Wie bereits vorgestern berichtet, wurde ein “Gesamtvertrag zur Einräumung und Vergütung von Ansprüchen nach § 53 UrhG” zwischen den Ländern der Bundesrepublik Deutschland, der VG Wort, der VG Musikedition und der Zentralstelle Fotokopieren an Schulen (ZFS) geschlossen. Zur Aufklärung des Sachverhaltes und Klärung offener Fragen wurde durch die Piratenpartei Brandenburg am heutigen Tage an die Staatskanzlei des Landes Brandenburg, den brandenburgischen Landtag, das Ministerium für Bildung, Jugend und Sport sowie die fünf im Landtag vertretenen Fraktionen folgender Offener Brief mit der Bitte um Beantwortung gesendet:

Sehr geehrte Damen und Herren,

mit dem Schuljahr 2011/2012 wurde eine neue Regelung wirksam, nach der die Länder den Schulbuchverlagen die Möglichkeit einräumen müssen, auf Computern in Schulen eine Software zu installieren, die nach Plagiaten – gemeint sind hierbei urheberrechtlich geschützte Werke – sucht. Die Regelung wurde im Rahmen des „Gesamtvertrags zur Einräumung und Vergütung von Ansprüchen nach § 53 UrhG“ zwischen den Ländern der Bundesrepublik Deutschland, der VG Wort, der VG Musikedition und der Zentralstelle Fotokopieren an Schulen (ZFS) geschlossen.
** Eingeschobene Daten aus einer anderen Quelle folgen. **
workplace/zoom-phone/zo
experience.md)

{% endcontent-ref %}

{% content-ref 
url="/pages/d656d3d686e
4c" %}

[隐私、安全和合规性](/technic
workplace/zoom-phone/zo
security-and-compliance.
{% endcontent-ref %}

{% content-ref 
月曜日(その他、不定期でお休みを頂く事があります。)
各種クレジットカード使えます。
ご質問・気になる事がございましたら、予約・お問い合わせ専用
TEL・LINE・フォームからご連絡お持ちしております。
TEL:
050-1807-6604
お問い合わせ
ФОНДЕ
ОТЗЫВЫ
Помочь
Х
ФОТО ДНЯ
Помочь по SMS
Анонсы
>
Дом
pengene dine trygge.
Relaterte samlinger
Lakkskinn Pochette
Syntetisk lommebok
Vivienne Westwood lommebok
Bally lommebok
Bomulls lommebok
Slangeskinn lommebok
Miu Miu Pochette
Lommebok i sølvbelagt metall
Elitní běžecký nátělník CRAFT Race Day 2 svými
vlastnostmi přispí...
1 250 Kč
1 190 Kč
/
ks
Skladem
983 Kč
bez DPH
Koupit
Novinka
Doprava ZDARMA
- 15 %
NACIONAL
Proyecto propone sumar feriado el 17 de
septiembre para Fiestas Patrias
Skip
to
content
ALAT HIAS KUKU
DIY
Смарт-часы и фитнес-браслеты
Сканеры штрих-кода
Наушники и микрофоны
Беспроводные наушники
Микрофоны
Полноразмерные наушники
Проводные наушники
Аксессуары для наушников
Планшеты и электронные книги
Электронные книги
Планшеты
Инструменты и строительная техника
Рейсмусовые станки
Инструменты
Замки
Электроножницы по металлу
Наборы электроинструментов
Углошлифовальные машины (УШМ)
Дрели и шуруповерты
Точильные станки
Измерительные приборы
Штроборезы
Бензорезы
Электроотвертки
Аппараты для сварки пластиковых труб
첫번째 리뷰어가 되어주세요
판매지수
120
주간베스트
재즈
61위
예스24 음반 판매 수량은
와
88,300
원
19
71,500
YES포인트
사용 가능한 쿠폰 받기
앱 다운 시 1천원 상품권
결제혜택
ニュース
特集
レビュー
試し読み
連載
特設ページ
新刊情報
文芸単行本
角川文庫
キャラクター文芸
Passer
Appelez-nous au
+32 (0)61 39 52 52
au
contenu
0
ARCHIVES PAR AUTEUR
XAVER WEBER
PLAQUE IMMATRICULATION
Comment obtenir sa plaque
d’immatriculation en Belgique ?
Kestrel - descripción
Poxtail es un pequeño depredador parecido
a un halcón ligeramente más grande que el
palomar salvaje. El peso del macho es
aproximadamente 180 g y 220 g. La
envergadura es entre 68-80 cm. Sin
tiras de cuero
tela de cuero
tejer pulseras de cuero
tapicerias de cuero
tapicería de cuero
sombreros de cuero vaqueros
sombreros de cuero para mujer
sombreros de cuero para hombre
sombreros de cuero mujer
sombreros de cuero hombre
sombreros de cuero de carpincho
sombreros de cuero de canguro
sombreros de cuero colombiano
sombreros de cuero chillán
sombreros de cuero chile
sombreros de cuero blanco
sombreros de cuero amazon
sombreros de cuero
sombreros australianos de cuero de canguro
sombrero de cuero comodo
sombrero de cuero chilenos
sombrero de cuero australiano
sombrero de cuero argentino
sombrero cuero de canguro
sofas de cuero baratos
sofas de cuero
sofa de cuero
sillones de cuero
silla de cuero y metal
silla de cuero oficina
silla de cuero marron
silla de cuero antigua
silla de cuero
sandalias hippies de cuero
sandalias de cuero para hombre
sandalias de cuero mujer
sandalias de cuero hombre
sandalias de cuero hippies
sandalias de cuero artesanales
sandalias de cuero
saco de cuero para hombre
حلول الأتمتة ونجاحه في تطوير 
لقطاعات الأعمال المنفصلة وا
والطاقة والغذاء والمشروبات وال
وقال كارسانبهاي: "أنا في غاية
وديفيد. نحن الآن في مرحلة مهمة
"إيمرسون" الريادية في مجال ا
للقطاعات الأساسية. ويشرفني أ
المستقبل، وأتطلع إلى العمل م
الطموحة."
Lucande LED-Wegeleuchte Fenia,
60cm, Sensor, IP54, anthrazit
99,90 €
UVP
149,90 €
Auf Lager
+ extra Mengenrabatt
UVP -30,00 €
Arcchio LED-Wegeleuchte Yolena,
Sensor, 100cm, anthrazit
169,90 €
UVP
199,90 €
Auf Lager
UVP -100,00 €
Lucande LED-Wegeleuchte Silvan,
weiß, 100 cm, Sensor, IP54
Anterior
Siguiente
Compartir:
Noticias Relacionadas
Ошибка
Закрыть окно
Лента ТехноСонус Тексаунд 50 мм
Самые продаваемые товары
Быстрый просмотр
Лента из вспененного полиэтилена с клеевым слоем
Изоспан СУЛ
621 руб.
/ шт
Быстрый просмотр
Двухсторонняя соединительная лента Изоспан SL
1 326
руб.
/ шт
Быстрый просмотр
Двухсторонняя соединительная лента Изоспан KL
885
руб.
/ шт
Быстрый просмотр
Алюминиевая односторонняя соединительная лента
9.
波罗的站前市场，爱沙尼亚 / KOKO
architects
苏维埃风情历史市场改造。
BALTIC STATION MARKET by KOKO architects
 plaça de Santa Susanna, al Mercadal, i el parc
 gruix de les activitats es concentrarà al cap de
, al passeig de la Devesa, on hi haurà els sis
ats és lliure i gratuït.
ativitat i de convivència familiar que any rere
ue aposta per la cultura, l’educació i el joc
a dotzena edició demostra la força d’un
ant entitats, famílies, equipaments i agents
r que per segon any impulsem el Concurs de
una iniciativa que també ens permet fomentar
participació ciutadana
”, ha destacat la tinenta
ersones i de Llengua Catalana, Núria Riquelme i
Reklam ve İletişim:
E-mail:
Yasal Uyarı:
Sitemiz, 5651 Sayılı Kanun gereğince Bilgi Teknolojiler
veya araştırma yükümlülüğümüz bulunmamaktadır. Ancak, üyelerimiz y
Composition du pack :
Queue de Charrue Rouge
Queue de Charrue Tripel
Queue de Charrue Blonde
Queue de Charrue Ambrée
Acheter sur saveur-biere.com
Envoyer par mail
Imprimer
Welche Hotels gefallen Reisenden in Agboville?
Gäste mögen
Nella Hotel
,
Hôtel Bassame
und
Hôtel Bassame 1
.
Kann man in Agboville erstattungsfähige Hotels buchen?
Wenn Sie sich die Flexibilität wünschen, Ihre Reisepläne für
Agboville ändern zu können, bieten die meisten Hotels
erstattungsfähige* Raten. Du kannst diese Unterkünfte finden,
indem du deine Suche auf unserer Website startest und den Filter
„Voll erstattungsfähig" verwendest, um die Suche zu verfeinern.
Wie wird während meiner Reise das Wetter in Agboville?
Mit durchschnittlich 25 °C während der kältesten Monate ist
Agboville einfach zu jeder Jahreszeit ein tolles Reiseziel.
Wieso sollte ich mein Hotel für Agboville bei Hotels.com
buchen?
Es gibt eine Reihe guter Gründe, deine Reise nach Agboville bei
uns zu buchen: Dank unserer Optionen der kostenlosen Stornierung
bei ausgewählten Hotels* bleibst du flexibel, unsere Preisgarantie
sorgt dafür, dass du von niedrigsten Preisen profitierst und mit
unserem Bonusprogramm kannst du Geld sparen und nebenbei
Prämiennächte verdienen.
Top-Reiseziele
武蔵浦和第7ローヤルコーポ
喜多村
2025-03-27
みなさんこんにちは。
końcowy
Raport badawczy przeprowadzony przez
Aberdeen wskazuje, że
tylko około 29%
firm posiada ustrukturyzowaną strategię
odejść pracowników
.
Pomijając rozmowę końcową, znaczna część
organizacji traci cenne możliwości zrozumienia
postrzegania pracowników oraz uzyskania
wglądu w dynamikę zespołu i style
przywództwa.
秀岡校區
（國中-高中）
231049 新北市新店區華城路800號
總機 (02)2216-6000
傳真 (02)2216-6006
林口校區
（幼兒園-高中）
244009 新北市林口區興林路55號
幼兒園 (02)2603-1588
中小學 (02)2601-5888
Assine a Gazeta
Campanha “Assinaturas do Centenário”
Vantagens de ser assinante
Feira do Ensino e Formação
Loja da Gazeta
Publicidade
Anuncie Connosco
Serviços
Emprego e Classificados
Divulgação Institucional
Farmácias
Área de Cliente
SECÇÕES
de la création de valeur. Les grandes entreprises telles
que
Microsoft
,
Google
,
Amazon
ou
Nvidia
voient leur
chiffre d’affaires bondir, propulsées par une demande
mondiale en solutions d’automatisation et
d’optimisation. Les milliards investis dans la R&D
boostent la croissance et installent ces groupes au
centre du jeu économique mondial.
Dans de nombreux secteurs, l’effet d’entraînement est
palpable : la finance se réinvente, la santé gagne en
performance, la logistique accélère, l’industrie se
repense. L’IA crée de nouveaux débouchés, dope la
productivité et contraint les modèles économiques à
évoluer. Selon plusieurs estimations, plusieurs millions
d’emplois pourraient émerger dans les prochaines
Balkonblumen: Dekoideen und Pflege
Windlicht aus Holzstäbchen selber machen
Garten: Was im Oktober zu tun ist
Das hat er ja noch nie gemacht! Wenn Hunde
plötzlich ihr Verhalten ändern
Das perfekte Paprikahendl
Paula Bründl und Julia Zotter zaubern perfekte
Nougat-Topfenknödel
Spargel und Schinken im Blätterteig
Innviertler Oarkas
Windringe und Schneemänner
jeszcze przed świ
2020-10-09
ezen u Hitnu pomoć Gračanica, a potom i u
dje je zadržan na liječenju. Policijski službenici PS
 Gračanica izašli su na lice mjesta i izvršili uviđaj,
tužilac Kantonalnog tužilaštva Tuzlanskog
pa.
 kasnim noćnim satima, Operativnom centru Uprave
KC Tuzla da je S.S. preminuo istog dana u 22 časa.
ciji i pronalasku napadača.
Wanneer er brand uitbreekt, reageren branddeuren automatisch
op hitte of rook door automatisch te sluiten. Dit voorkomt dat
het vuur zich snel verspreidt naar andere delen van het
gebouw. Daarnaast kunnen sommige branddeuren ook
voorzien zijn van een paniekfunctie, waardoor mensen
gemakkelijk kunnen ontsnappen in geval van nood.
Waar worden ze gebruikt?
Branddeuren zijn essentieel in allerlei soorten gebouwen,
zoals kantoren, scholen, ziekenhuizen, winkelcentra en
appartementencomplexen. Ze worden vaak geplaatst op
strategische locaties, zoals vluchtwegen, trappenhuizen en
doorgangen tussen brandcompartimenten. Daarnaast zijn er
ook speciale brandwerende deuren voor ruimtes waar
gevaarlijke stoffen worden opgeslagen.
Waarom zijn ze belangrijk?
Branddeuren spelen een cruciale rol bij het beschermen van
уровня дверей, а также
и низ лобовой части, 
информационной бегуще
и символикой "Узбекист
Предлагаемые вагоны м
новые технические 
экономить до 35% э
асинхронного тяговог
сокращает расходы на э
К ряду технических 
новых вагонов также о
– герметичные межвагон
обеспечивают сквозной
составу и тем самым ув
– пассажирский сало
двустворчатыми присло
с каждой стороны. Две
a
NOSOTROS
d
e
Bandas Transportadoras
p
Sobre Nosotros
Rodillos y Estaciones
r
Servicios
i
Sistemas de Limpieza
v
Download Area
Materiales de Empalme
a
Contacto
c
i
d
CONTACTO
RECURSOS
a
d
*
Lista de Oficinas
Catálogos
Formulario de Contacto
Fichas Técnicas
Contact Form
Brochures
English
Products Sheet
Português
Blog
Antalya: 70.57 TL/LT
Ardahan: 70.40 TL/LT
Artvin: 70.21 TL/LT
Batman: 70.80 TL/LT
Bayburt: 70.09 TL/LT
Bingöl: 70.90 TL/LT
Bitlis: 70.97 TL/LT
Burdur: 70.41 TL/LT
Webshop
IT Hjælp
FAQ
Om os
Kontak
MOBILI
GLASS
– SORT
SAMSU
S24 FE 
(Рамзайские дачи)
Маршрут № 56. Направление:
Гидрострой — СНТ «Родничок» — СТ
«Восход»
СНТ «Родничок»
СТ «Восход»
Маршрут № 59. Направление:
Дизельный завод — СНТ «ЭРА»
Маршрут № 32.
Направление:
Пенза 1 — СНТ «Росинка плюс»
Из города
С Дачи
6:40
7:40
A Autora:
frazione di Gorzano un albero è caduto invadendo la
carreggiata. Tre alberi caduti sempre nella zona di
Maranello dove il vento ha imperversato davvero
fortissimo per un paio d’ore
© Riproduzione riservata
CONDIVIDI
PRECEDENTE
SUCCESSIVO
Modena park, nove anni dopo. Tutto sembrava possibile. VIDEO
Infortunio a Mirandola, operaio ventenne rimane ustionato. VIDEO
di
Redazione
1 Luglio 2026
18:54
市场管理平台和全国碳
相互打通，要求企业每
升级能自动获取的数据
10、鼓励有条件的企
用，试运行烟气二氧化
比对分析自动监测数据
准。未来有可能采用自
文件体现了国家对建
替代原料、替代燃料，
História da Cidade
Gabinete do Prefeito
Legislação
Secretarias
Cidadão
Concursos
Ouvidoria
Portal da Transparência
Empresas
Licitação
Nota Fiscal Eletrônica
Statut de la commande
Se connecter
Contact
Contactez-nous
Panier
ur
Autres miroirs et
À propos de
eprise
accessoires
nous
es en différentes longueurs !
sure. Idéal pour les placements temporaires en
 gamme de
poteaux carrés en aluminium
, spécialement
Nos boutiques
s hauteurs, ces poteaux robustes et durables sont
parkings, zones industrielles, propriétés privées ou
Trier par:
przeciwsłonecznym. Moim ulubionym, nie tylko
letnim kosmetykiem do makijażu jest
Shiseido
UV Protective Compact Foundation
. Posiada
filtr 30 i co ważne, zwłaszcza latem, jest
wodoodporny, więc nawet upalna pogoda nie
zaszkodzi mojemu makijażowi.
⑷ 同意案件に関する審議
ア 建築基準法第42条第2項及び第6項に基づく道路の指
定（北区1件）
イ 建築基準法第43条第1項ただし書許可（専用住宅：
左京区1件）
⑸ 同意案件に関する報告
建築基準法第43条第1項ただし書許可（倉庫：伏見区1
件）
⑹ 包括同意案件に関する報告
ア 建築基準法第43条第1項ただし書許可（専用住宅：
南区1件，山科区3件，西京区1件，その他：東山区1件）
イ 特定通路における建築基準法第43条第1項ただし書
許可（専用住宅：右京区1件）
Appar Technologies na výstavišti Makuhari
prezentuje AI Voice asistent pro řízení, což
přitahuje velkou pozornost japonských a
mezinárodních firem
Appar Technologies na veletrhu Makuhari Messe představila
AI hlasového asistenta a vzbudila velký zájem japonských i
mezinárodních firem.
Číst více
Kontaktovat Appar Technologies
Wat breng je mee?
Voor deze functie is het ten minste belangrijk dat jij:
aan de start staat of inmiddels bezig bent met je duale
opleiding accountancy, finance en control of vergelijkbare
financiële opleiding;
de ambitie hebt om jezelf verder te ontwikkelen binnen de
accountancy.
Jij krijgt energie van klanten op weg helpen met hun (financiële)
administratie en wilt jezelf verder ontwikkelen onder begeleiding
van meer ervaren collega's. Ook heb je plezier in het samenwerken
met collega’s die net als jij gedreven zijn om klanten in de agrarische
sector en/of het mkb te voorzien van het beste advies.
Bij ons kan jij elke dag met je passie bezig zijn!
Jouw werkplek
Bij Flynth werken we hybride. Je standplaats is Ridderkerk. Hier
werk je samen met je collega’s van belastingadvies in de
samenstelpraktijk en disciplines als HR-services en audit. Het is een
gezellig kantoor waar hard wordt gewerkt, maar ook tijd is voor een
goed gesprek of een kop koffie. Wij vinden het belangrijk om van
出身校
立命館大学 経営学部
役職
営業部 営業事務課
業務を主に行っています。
Wir fragen Sie im Hinblick auf diesen Vertrag:

Fragen zu den Grundlagen der Erstellung des Vertrages

1. In welchem Zeitraum und von wem wurde der „Gesamtvertrag zur Einräumung und Vergütung von Ansprüchen nach § 53 UrhG“ (im Folgenden als „Vertrag“ bezeichnet) verhandelt?

2. Auf Basis welcher rechtlichen Grundlage wurde der Einsatz dieser Software beschlossen? Wurde für die Umsetzung des Vertrages bereits eine gesetzliche Grundlage geschaffen? Wenn ja, welche? Wenn nein, wann ist dies geplant?

3. Wer hat bei den Verhandlungen dieses Vertrages – auf welcher rechtlichen Grundlage – das Land Brandenburg vertreten? Wie haben das Land Brandenburg und/oder von ihm beauftragte Personen auf die Verhandlungen Einfluss genommen?

4. Wie wurde die Landesbeauftragte für den Datenschutz des Landes Brandenburg in die Verhandlungen des Vertrages einbezogen? Liegt eine Bewertung des Vertrags durch die brandenburgische Landesbeauftragte für den Datenschutz vor? Wenn ja, wie lautet die Bewertung? Wenn nein, wieso nicht?

5. Wann, durch wen und auf welcher Grundlage wurde Herr Ministerialdirektor Josef Erhard vom Bayerischen Staatsministerium für Unterricht und Kultus durch das Land Brandenburg ermächtigt, den Vertrag im Namen des Landes Brandenburg zu unterzeichnen?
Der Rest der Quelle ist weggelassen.